I ordered too, been needing one and by the time I got around to it, they were shut down.


----------



## rjw0283 (May 11, 2020)

Made in the USA, and only 40 bucks, that's crazy! One of the best values out there. 
Don't see that much anymore.


----------



## jeffjunstrom (Aug 12, 2019)

I'm looking to do a reno on a small patch (~250 sqft at most), would it be better to use a plugger, or seed/top dress/water as in a Normal reno? I'm guessing the advantage of the plugger is to guarantee uniformity with the rest of your grass?


----------



## rjw0283 (May 11, 2020)

jeffjunstrom said:


> I'm looking to do a reno on a small patch (~250 sqft at most), would it be better to use a plugger, or seed/top dress/water as in a Normal reno? I'm guessing the advantage of the plugger is to guarantee uniformity with the rest of your grass?


If it was me, and I've done it a bunch of different ways... To include seed. I would definitely use plugs or sprigs or both. Seed is a pain, and it won't match. I use sprigs from when I edge, and I started a patch on the side of the house that'll be my donor plug area. I plan on using plugs to aide in spread, and to fill in dog pee burns faster.


----------



## bernstem (Jan 16, 2018)

@rjw0283 Thanks! finally ordered one.


----------



## jeffjunstrom (Aug 12, 2019)

rjw0283 said:


> jeffjunstrom said:
> 
> 
> > I'm looking to do a reno on a small patch (~250 sqft at most), would it be better to use a plugger, or seed/top dress/water as in a Normal reno? I'm guessing the advantage of the plugger is to guarantee uniformity with the rest of your grass?
> ...


What sort of concentration do you use on the plugs? One per sqft? Every six inches? Also how quickly until you see spread?


----------



## rjw0283 (May 11, 2020)

jeffjunstrom said:


> rjw0283 said:
> 
> 
> > jeffjunstrom said:
> ...


It depends on how many plugs you have to work with and how fast you want the area to fill in. The more plugs and less gap = quicker fill in. Sometime, I do it every couple inches, but it all depends on how much plugs or sprigs I have to work with, For me, it usually takes a few weeks before they really start spreading. By 3-4 weeks normally they are doing pretty good and spreading decent. There are some time lapse photos on here, that'll show you other people's results. And how long it took. You can mow em low and fertilize em to encourage spread. My front yard they grow alot faster than the back (sandier soil in front) It's also sunnier. Everyone's results are a little different based on soils, weather, and everything else.


----------



## Awar (Feb 25, 2019)

jeffjunstrom said:


> rjw0283 said:
> 
> 
> > jeffjunstrom said:
> ...


I'm 4 weeks into my plugging project. I had 80 sq-ft that I plugged using just over 200 plugs. So I would say 2 to 3 plugs per sq-ft will give you good results. The first 2 weeks i did not see any lateral growth but during week 3 I noticed some change and then week 4 lateral growth really picked up. I was applying 0.25 lbs of N per week and at the end of week 3 I applied 0.8 lbs of N along with 1 lb of P & 1 lb of K after my soil tests showed deficiency in P & K. Going forward I'll just fertilize same as the rest of the lawn. Make sure you water the area well specially the first week or two. Also be prepared to pull weeds to avoid spraying herbicides while bermuda is trying to spread.

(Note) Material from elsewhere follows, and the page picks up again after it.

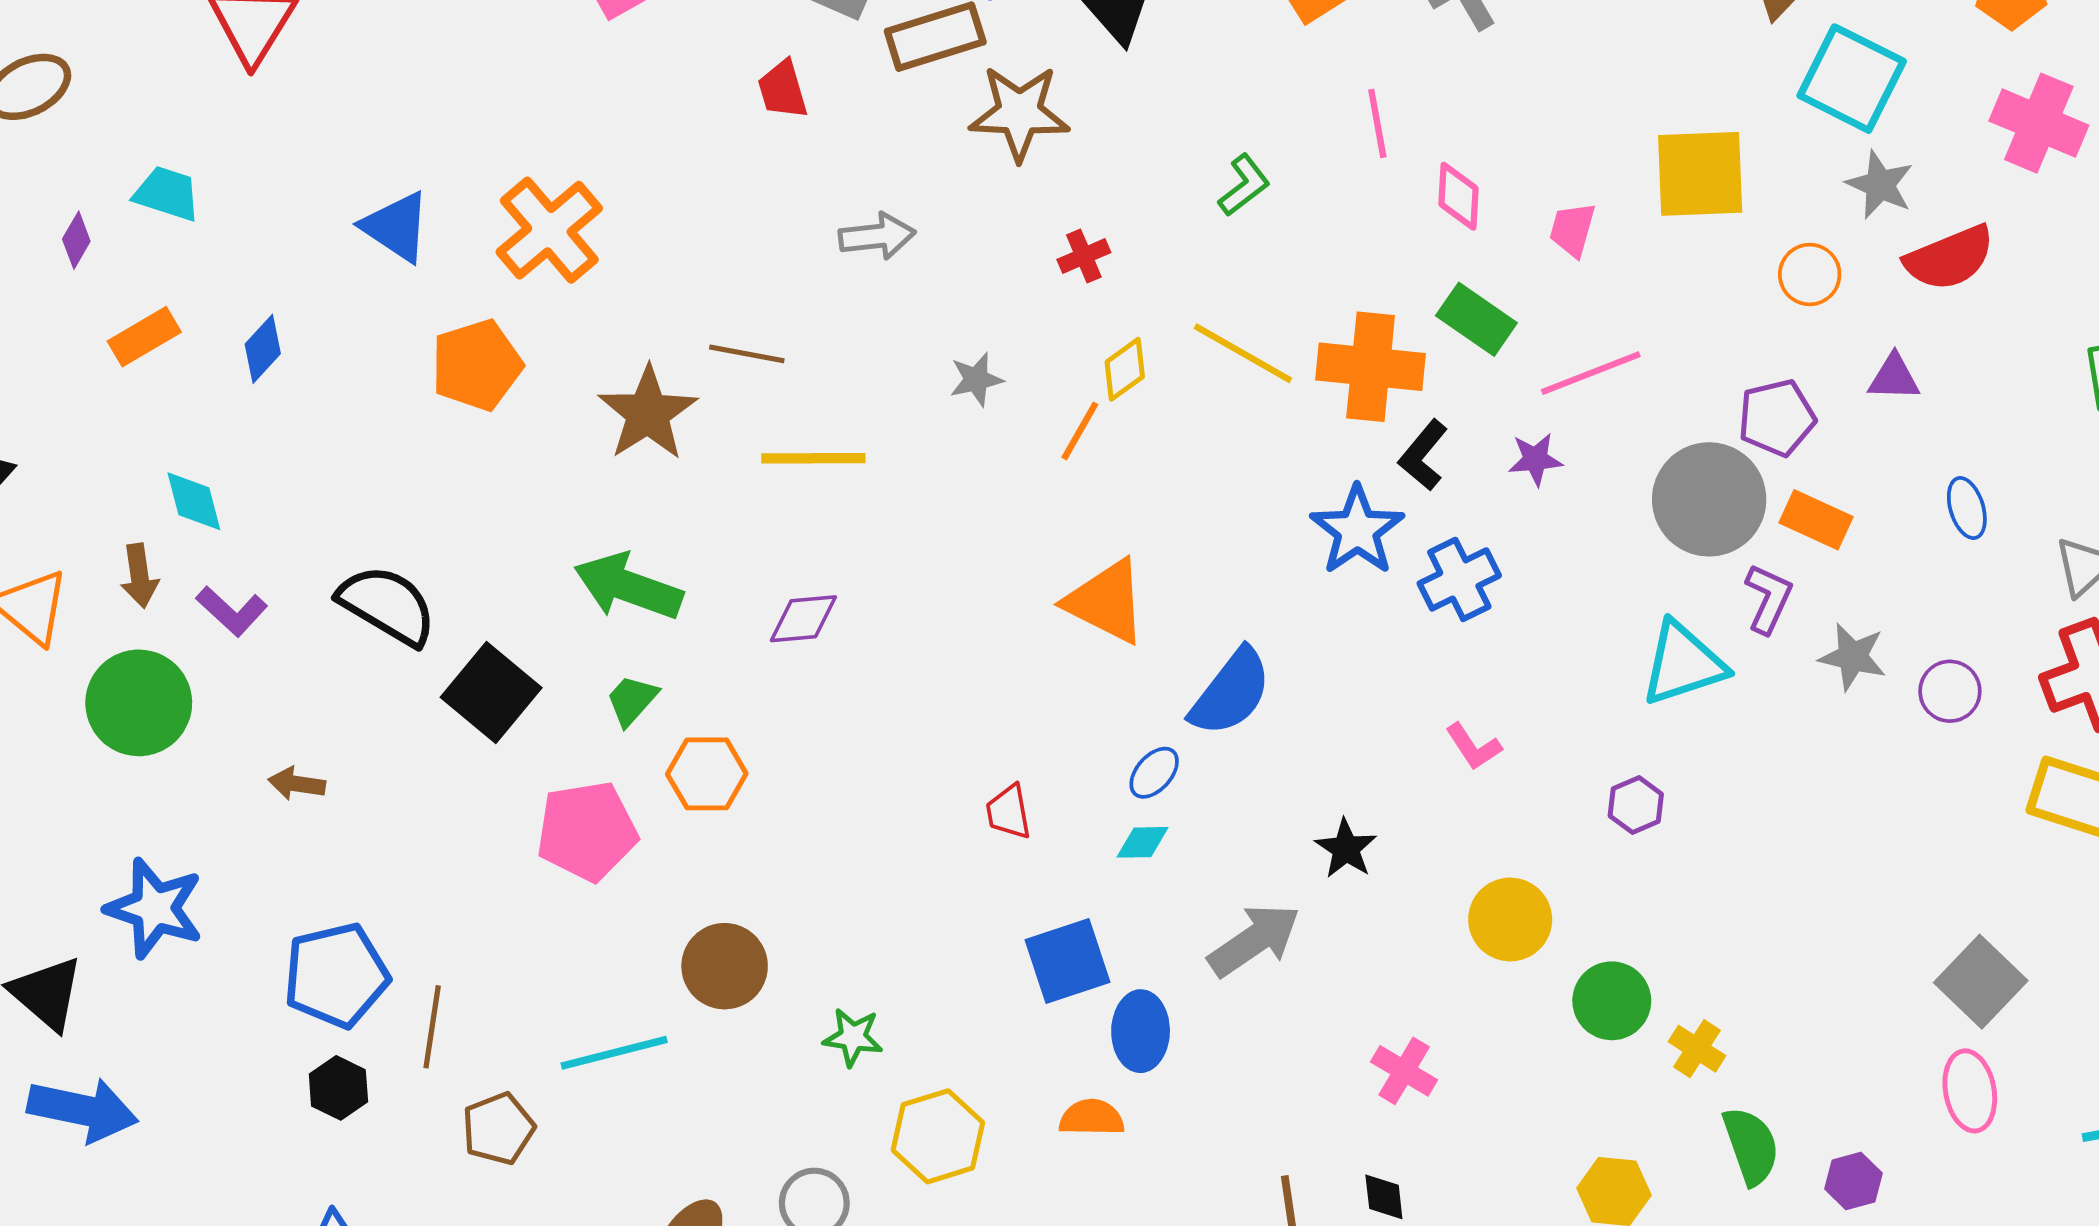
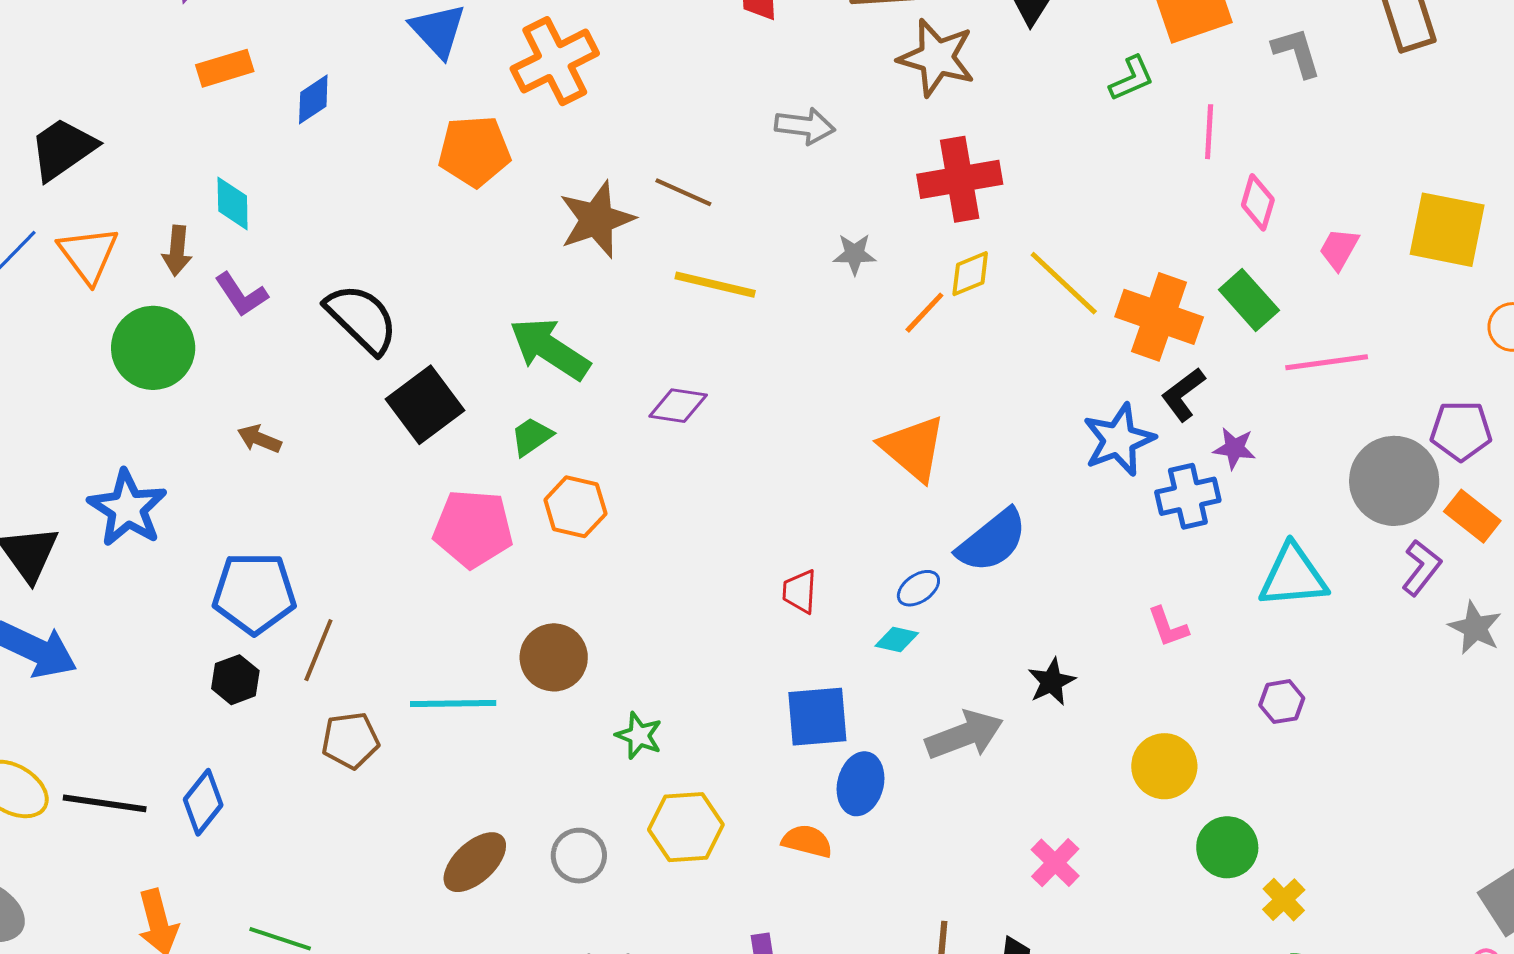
green L-shape: (1244, 185) -> (1132, 78), moved
red cross: (1084, 256) -> (960, 179), size x2.0
purple star: (1535, 459) -> (1234, 448), moved
cyan triangle: (1683, 663) -> (1293, 576), moved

Here are pics 4 weeks apart:


----------



## jeffjunstrom (Aug 12, 2019)

@Awar Impressive! Did you swap the plugs, or leave the plugs you took from the yard open? I saw a video on YT (forget whose) where they swapped the "dead" plug from the reno area with the good plug, but I didn't know if that was standard procedure. Your pics are basically what I'm going to be looking at. Gonna target early fall and time it with the fall N blitz.


----------



## CenlaLowell (Apr 21, 2017)

Do you all think this could work on St Augustine turf???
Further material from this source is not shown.